▸ **Description of the task**
Copied exactly and without pictures, the lines from the beginning of the entries through the one that holds "Nadstawka WOLFA" should form the entire reply.

+++ Data for this exercise

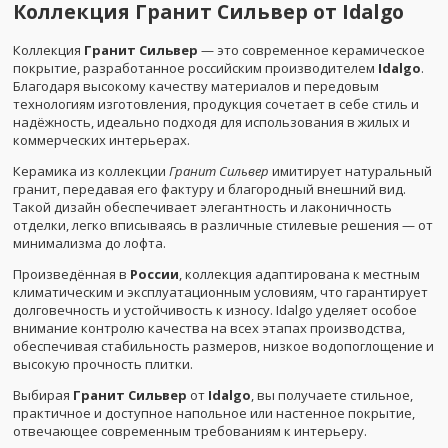
Коллекция Гранит Сильвер от Idalgo
Коллекция
Гранит Сильвер
— это современное керамическое
покрытие, разработанное российским производителем
Idalgo
.
Благодаря высокому качеству материалов и передовым
технологиям изготовления, продукция сочетает в себе стиль и
надёжность, идеально подходя для использования в жилых и
коммерческих интерьерах.
Керамика из коллекции
Гранит Сильвер
имитирует натуральный
гранит, передавая его фактуру и благородный внешний вид.
Такой дизайн обеспечивает элегантность и лаконичность
отделки, легко вписываясь в различные стилевые решения — от
минимализма до лофта.
Произведённая в
России
, коллекция адаптирована к местным
климатическим и эксплуатационным условиям, что гарантирует
долговечность и устойчивость к износу. Idalgo уделяет особое
внимание контролю качества на всех этапах производства,
обеспечивая стабильность размеров, низкое водопоглощение и
высокую прочность плитки.
Выбирая
Гранит Сильвер
от
Idalgo
, вы получаете стильное,
практичное и доступное напольное или настенное покрытие,
отвечающее современным требованиям к интерьеру.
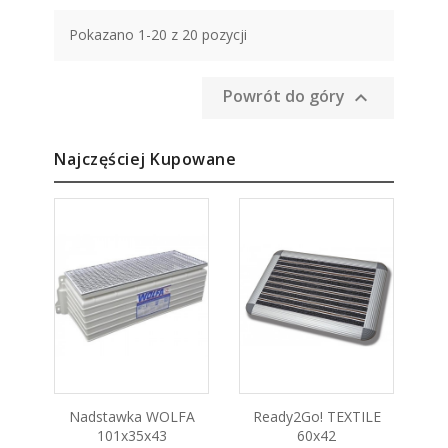
Pokazano 1-20 z 20 pozycji
Powrót do góry

Najczęściej Kupowane
Nadstawka WOLFA
Ready2Go! TEXTILE
R
101x35x43
60x42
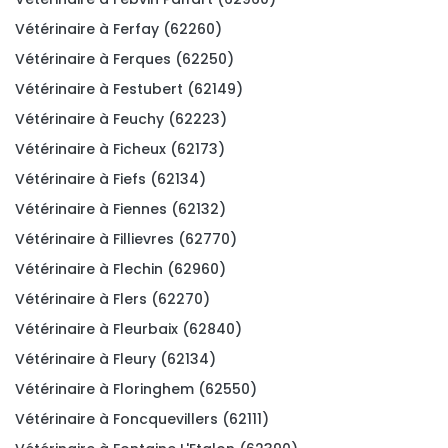
Vétérinaire à Ferfay (62260)
Vétérinaire à Ferques (62250)
Vétérinaire à Festubert (62149)
Vétérinaire à Feuchy (62223)
Vétérinaire à Ficheux (62173)
Vétérinaire à Fiefs (62134)
Vétérinaire à Fiennes (62132)
Vétérinaire à Fillievres (62770)
Vétérinaire à Flechin (62960)
Vétérinaire à Flers (62270)
Vétérinaire à Fleurbaix (62840)
Vétérinaire à Fleury (62134)
Vétérinaire à Floringhem (62550)
Vétérinaire à Foncquevillers (62111)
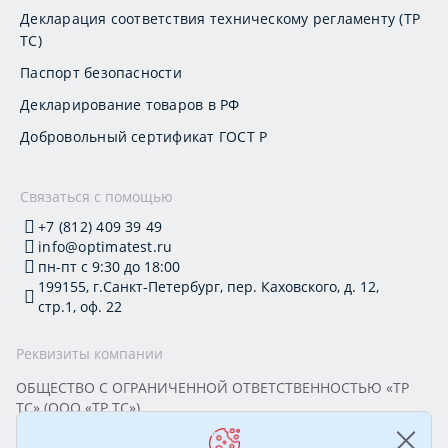
Декларация соответствия техническому регламенту (ТР
ТС)
Паспорт безопасности
Декларирование товаров в РФ
Добровольный сертификат ГОСТ Р
Связаться с помощью
+7 (812) 409 39 49
info@optimatest.ru
пн-пт с 9:30 до 18:00
199155, г.Санкт-Петербург, пер. Каховского, д. 12,
стр.1, оф. 22
Реквизиты компании
ОБЩЕСТВО С ОГРАНИЧЕННОЙ ОТВЕТСТВЕННОСТЬЮ «ТР
ТС» (ООО «ТР ТС»)
Юридический адрес: 199155, г. Санкт-Петербург, пер.
Каховского, д. 12, стр. 1, помещение 22-Н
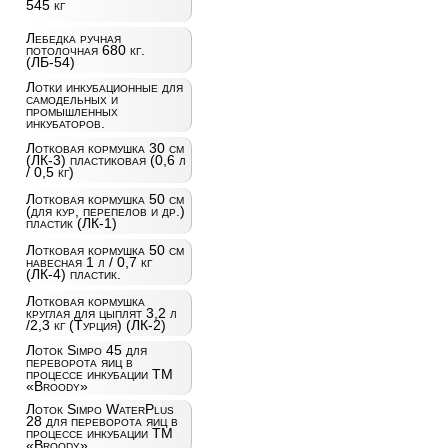
545 кг
Лебедка ручная
потолочная 680 кг.
(ЛБ-54)
Лотки инкубационные для
самодельных и
промышленных
инкубаторов.
Лотковая кормушка 30 см
(ЛК-3) пластиковая (0,6 л
/ 0,5 кг)
Лотковая кормушка 50 см
(для кур, перепелов и др.)
пластик (ЛК-1)
Лотковая кормушка 50 см
навесная 1 л / 0,7 кг
(ЛК-4) пластик.
Лотковая кормушка
круглая для цыплят 3,2 л
/2,3 кг (Турция) (ЛК-2)
Лоток Simpo 45 для
переворота яиц в
процессе инкубации ТМ
«Broody»
Лоток Simpo WaterPlus
28 для переворота яиц в
процессе инкубации ТМ
«Broody»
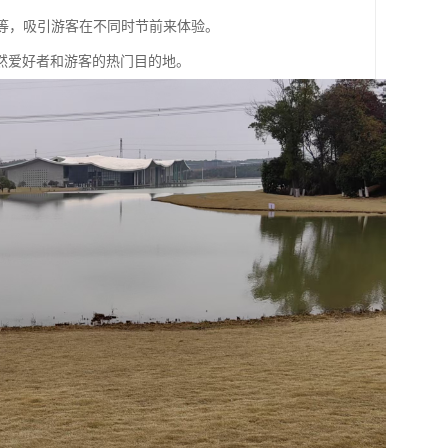
影等，吸引游客在不同时节前来体验。
然爱好者和游客的热门目的地。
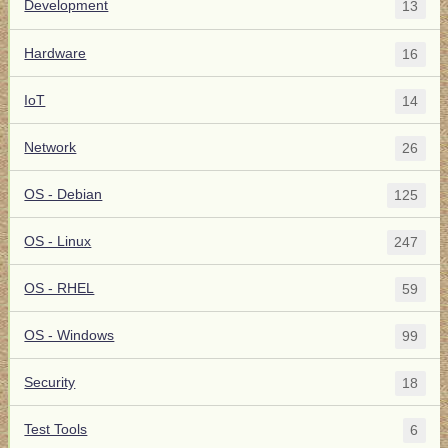
Development
13
Hardware
16
IoT
14
Network
26
OS - Debian
125
OS - Linux
247
OS - RHEL
59
OS - Windows
99
Security
18
Test Tools
6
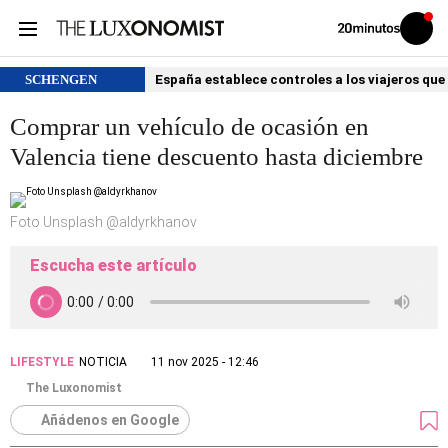
Volver
Iniciar
a
sesión
20MINUTOS.ES
SCHENGEN
España establece controles a los viajeros que 
Comprar un vehículo de ocasión en
Valencia tiene descuento hasta diciembre
Foto Unsplash @aldyrkhanov
Escucha este artículo
LIFESTYLE
NOTICIA
11 nov 2025 - 12:46
The Luxonomist
Añádenos en Google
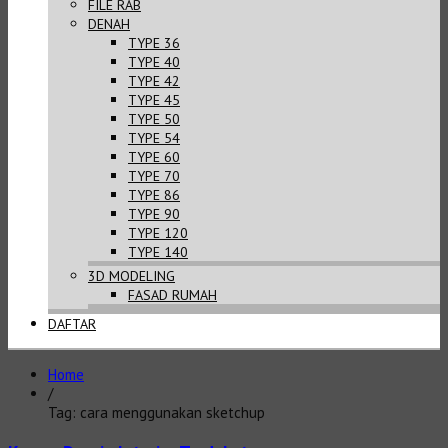
FILE RAB
DENAH
TYPE 36
TYPE 40
TYPE 42
TYPE 45
TYPE 50
TYPE 54
TYPE 60
TYPE 70
TYPE 86
TYPE 90
TYPE 120
TYPE 140
3D MODELING
FASAD RUMAH
DAFTAR
Home
/
Tag: cara menggunakan sketchup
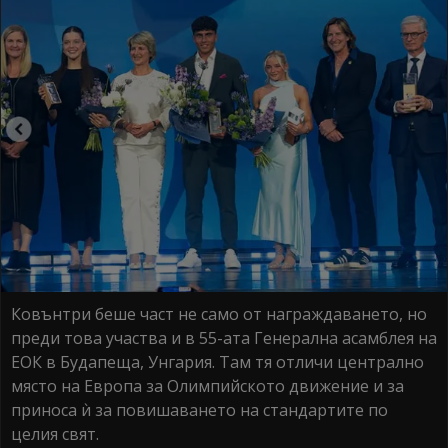
Ковънтри беше част не само от награждаването, но
преди това участва и в 55-ата Генерална асамблея на
ЕОК в Будапеща, Унгария. Там тя отличи централно
място на Европа за Олимпийското движение и за
приноса ѝ за повишаването на стандартите по
целия свят.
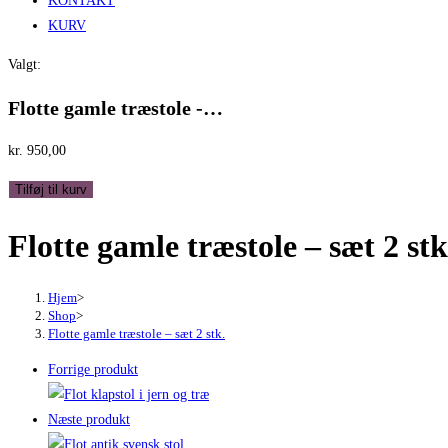
KONTAKT
KURV
Valgt:
Flotte gamle træstole -…
kr.
950,00
Flotte
Tilføj til kurv
gamle
Flotte gamle træstole – sæt 2 stk
træstole
-
sæt
Hjem
>
2
Shop
>
Flotte gamle træstole – sæt 2 stk.
stk.
antal
Forrige produkt
Næste produkt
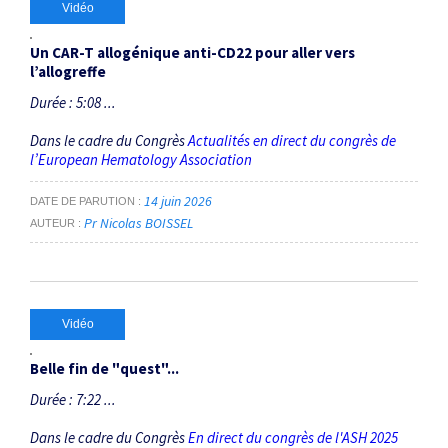
Vidéo
Un CAR-T allogénique anti-CD22 pour aller vers
l’allogreffe
Durée : 5:08 ...
Dans le cadre du Congrès
Actualités en direct du congrès de
l’European Hematology Association
14 juin 2026
DATE DE PARUTION
Pr Nicolas BOISSEL
AUTEUR
Vidéo
Belle fin de "quest"...
Durée : 7:22 ...
Dans le cadre du Congrès
En direct du congrès de l'ASH 2025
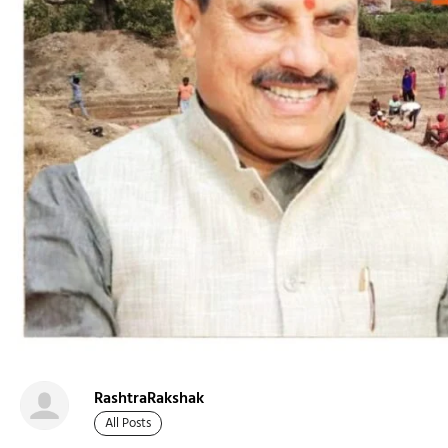
RashtraRakshak
All Posts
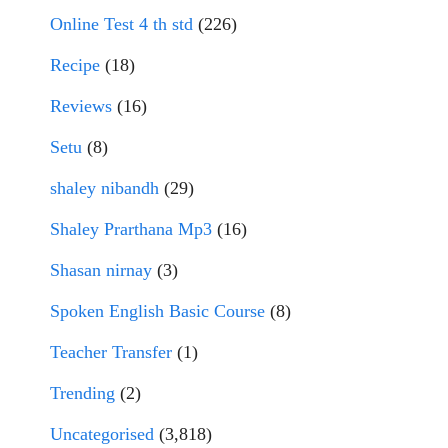
Online Test 4 th std
(226)
Recipe
(18)
Reviews
(16)
Setu
(8)
shaley nibandh
(29)
Shaley Prarthana Mp3
(16)
Shasan nirnay
(3)
Spoken English Basic Course
(8)
Teacher Transfer
(1)
Trending
(2)
Uncategorised
(3,818)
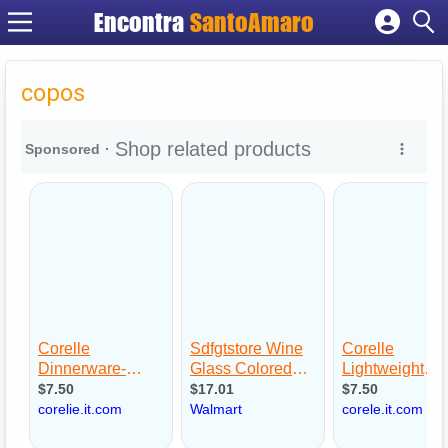
Encontra
SantoAmaro
Cadastrar empresa
Fazer login
copos
Criar conta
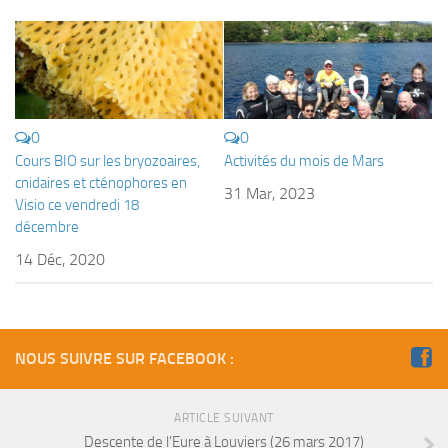
Fosse
Sorties techniques
APNEE
SORTIES
0
0
Sorties 2026
Cours BIO sur les bryozoaires,
Activités du mois de Mars
cnidaires et cténophores en
Sorties 2025
31 Mar, 2023
Visio ce vendredi 18
Sorties 2024
décembre
Sorties 2023
14 Déc, 2020
Sorties 2022
Sorties 2021
Sorties 2020
NOUS SUIVRE SUR FACEBOOK :
Sorties 2019
Sorties 2018
ARTICLE SUIVANT
Descente de l’Eure à Louviers (26 mars 2017)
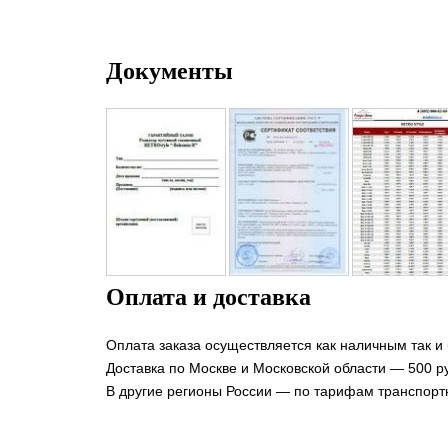
Документы
Оплата и доставка
Оплата заказа осуществляется как наличным так и
Доставка по Москве и Московской области — 500 ру
В другие регионы России — по тарифам транспорт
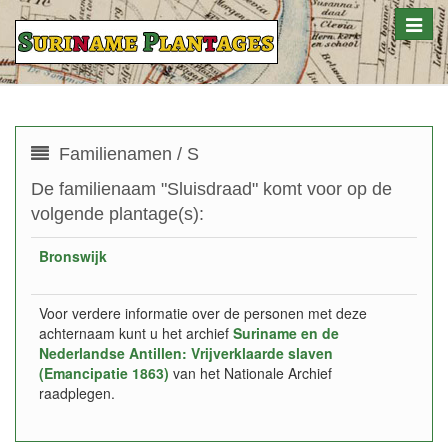
Toggle
naviga
Familienamen / S
De familienaam "Sluisdraad" komt voor op de
volgende plantage(s):
Bronswijk
Voor verdere informatie over de personen met deze
achternaam kunt u het archief
Suriname en de
Nederlandse Antillen: Vrijverklaarde slaven
(Emancipatie 1863)
van het Nationale Archief
raadplegen.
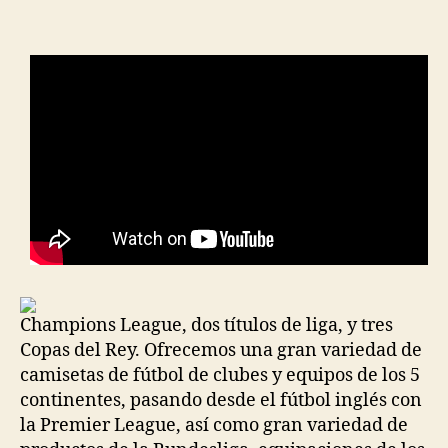
la
la
entrada
entrada
Champions League, dos títulos de liga, y tres
Copas del Rey. Ofrecemos una gran variedad de
camisetas de fútbol de clubes y equipos de los 5
continentes, pasando desde el fútbol inglés con
la Premier League, así como gran variedad de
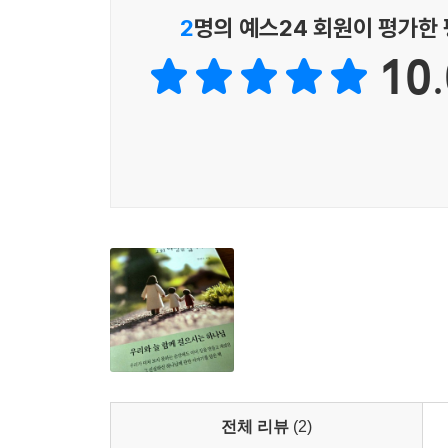
2
명의 예스24 회원이 평가한
10.
전체 리뷰
(2)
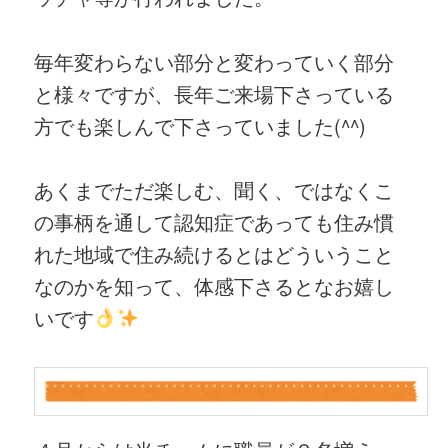
毎年変わらない部分と変わっていく部分
と様々ですが、長年ご来場下さっている
方でも楽しんで下さっていました(^^)
あくまでただ楽しむ、聞く、ではなくこ
の事柄を通して認知症であっても住み慣
れた地域で住み続けるとはどういうこと
なのかを知って、体感下さるとなお嬉し
いです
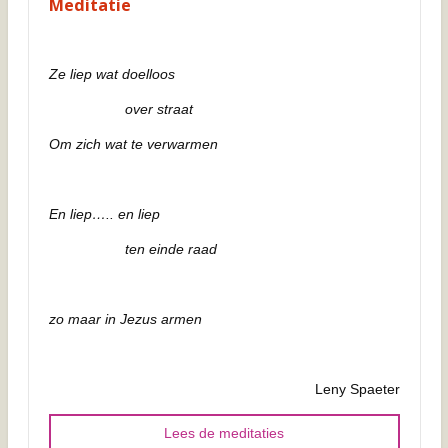
Meditatie
Ze liep wat doelloos
over straat
Om zich wat te verwarmen
En liep….. en liep
ten einde raad
zo maar in Jezus armen
Leny Spaeter
Lees de meditaties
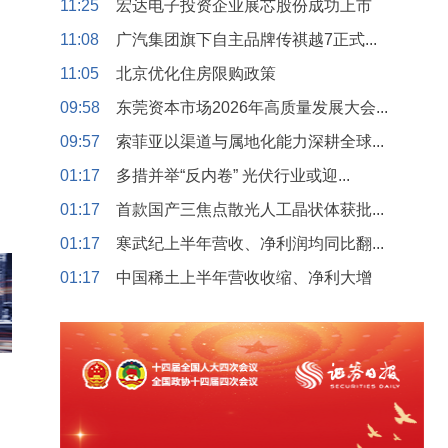
11:25
宏达电子投资企业展芯股份成功上市
11:08
广汽集团旗下自主品牌传祺越7正式...
11:05
北京优化住房限购政策
09:58
东莞资本市场2026年高质量发展大会...
09:57
索菲亚以渠道与属地化能力深耕全球...
01:17
多措并举“反内卷” 光伏行业或迎...
01:17
首款国产三焦点散光人工晶状体获批...
01:17
寒武纪上半年营收、净利润均同比翻...
01:17
中国稀土上半年营收收缩、净利大增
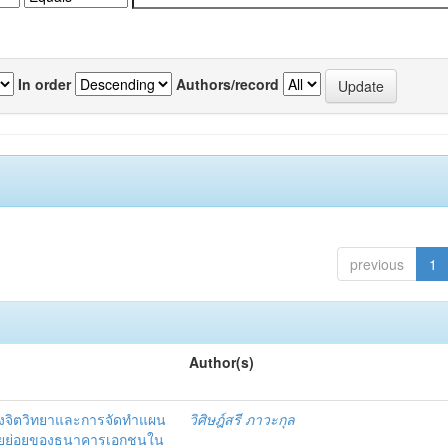
In order
Authors/record
previous
1
Author(s)
งจิตวิทยาและการจัดทำแผน
วิศิษฎ์สรี ภาวะกุล
อรายย่อยของธนาคารเอกชนใน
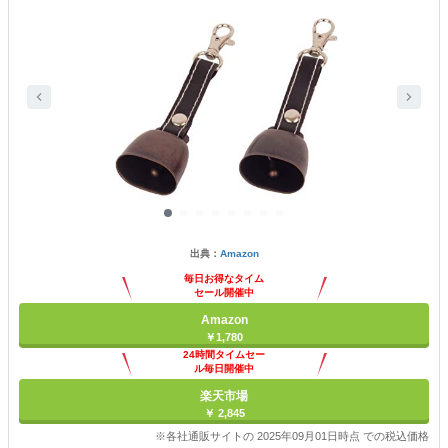
出典：
Amazon
毎日お得なタイム
セール開催中
Amazon
￥1,780
24時間タイムセー
ル毎日開催中
楽天市場
￥ 2,845
※各社通販サイトの 2025年09月01日時点 での税込価格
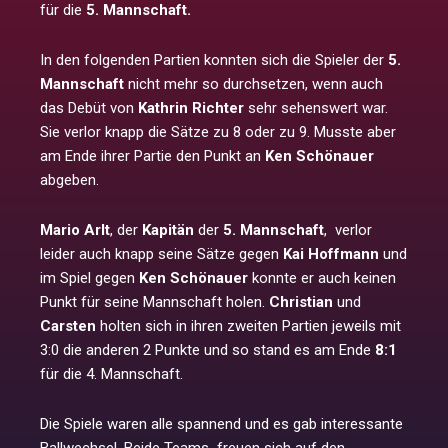
für die
5. Mannschaft.
In den folgenden Partien konnten sich die Spieler der
5.
Mannschaft
nicht mehr so durchsetzen, wenn auch
das Debüt von
Kathrin Richter
sehr sehenswert war.
Sie verlor knapp die Sätze zu 8 oder zu 9. Musste aber
am Ende ihrer Partie den Punkt an
Ken Schönauer
abgeben.
Mario Arlt
, der
Kapitän
der
5. Mannschaft
, verlor
leider auch knapp seine Sätze gegen
Kai Hoffmann
und
im Spiel gegen
Ken Schönauer
konnte er auch keinen
Punkt für seine Mannschaft holen.
Christian
und
Carsten
holten sich in ihren zweiten Partien jeweils mit
3:0 die anderen 2 Punkte und so stand es am Ende
8:1
für die 4. Mannschaft.
Die Spiele waren alle spannend und es gab interessante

++++++

▸ **Solution to the exercise**
Коллекция Гранит Сильвер от Idalgo
Коллекция
Гранит Сильвер
— это современное керамическое
покрытие, разработанное российским производителем
Idalgo
.
Благодаря высокому качеству материалов и передовым
технологиям изготовления, продукция сочетает в себе стиль и
надёжность, идеально подходя для использования в жилых и
коммерческих интерьерах.
Керамика из коллекции
Гранит Сильвер
имитирует натуральный
гранит, передавая его фактуру и благородный внешний вид.
Такой дизайн обеспечивает элегантность и лаконичность
отделки, легко вписываясь в различные стилевые решения — от
минимализма до лофта.
Произведённая в
России
, коллекция адаптирована к местным
климатическим и эксплуатационным условиям, что гарантирует
долговечность и устойчивость к износу. Idalgo уделяет особое
внимание контролю качества на всех этапах производства,
обеспечивая стабильность размеров, низкое водопоглощение и
высокую прочность плитки.
Выбирая
Гранит Сильвер
от
Idalgo
, вы получаете стильное,
практичное и доступное напольное или настенное покрытие,
отвечающее современным требованиям к интерьеру.
Pokazano 1-20 z 20 pozycji
Powrót do góry

Najczęściej Kupowane
Nadstawka WOLFA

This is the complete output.